A Resource-light Approach to Phrase Extraction for English and German Documents from the Patent Domain and User Generated Content
Julia Maria Schulz | Daniela Becks | Christa Womser-Hacker | Thomas Mandl
Proceedings of the Eighth International Conference on Language Resources and Evaluation (LREC'12)

In order to extract meaningful phrases from corpora (e. g. in an information retrieval context) intensive knowledge of the domain in question and the respective documents is generally needed. When moving to a new domain or language the underlying knowledge bases and models need to be adapted, which is often time-consuming and labor-intensive. This paper adresses the described challenge of phrase extraction from documents in different domains and languages and proposes an approach, which does not use comprehensive lexica and therefore can be easily transferred to new domains and languages. The effectiveness of the proposed approach is evaluated on user generated content and documents from the patent domain in English and German.

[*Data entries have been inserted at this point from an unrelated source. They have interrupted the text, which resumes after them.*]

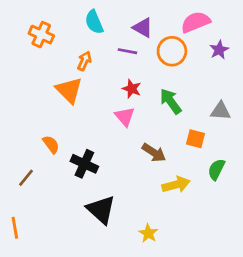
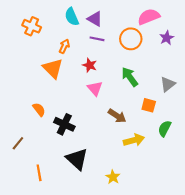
purple triangle: (143, 28) -> (95, 19), moved
red star: (132, 89) -> (90, 65), moved
gray triangle: (221, 111) -> (168, 84), turned -42
brown line: (26, 178) -> (18, 143), moved
orange line: (15, 228) -> (39, 173), moved

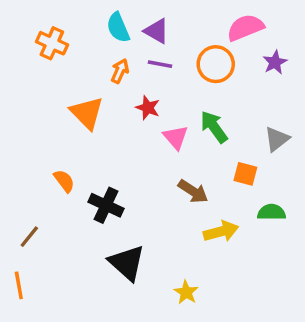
orange arrow: (64, 46) -> (120, 71), moved
pink triangle: (95, 88) -> (176, 137), moved
green semicircle: (165, 129) -> (271, 212), turned 63
orange line: (39, 173) -> (19, 285), moved

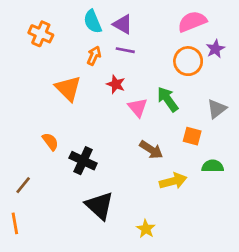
orange circle: (216, 64) -> (188, 61), moved

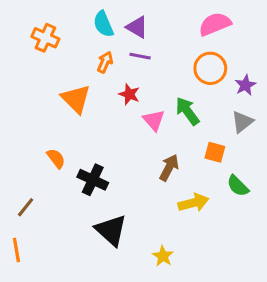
purple star: (215, 49) -> (245, 85), moved
brown arrow: (151, 150) -> (169, 168), turned -95
green semicircle: (213, 166) -> (238, 186), turned -135

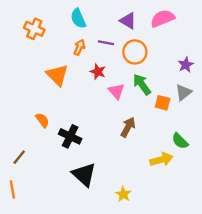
purple triangle: (137, 27) -> (128, 21), moved
orange circle: (210, 68) -> (135, 52), moved
orange square: (215, 152) -> (163, 103), moved
yellow arrow: (193, 203) -> (161, 159), moved

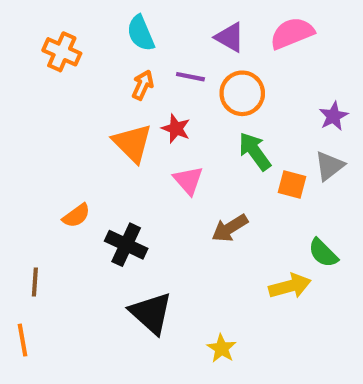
orange triangle: (57, 75) -> (132, 143), moved
pink triangle: (116, 91) -> (188, 180), moved
orange semicircle: (42, 120) -> (76, 216), turned 91
brown arrow: (128, 127) -> (230, 228), turned -150
brown line: (19, 157) -> (35, 282), turned -35

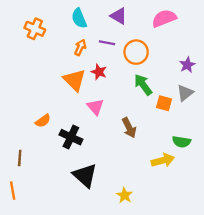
purple triangle: (230, 37) -> (119, 16), moved
pink triangle: (188, 180) -> (95, 107), moved
brown arrow: (230, 228) -> (129, 128), turned -84
green semicircle: (323, 253) -> (182, 142), turned -36

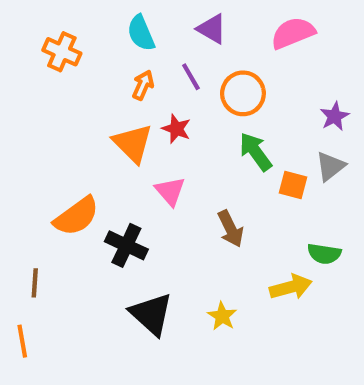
purple line: (107, 43) -> (191, 77), turned 49
orange semicircle: (43, 121) -> (76, 216), size x1.6
yellow star: (124, 195) -> (222, 316), moved

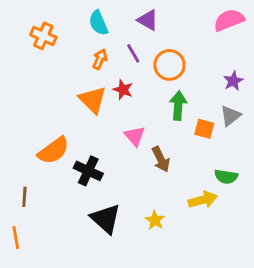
pink semicircle: (293, 33) -> (229, 20), moved
green arrow: (255, 152) -> (178, 106), turned 40
pink triangle: (170, 191) -> (135, 136), moved

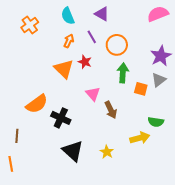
orange cross: (43, 36) -> (30, 25), turned 30
purple star: (233, 81) -> (161, 56), size x1.5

GikiCLEF: Crosscultural Issues in Multilingual Information Access
Diana Santos | Luís Miguel Cabral | Corina Forascu | Pamela Forner | Fredric Gey | Katrin Lamm | Thomas Mandl | Petya Osenova | Anselmo Peñas | Álvaro Rodrigo | Julia Schulz | Yvonne Skalban | Erik Tjong Kim Sang
Proceedings of the Seventh International Conference on Language Resources and Evaluation (LREC'10)

In this paper we describe GikiCLEF, the first evaluation contest that, to our knowledge, was specifically designed to expose and investigate cultural and linguistic issues involved in structured multimedia collections and searching, and which was organized under the scope of CLEF 2009. GikiCLEF evaluated systems that answered hard questions for both human and machine, in ten different Wikipedia collections, namely Bulgarian, Dutch, English, German, Italian, Norwegian (Bokmäl and Nynorsk), Portuguese, Romanian, and Spanish. After a short historical introduction, we present the task, together with its motivation, and discuss how the topics were chosen. Then we provide another description from the point of view of the participants. Before disclosing their results, we introduce the SIGA management system explaining the several tasks which were carried out behind the scenes. We quantify in turn the GIRA resource, offered to the community for training and further evaluating systems with the help of the 50 topics gathered and the solutions identified. We end the paper with a critical discussion of what was learned, advancing possible ways to reuse the data.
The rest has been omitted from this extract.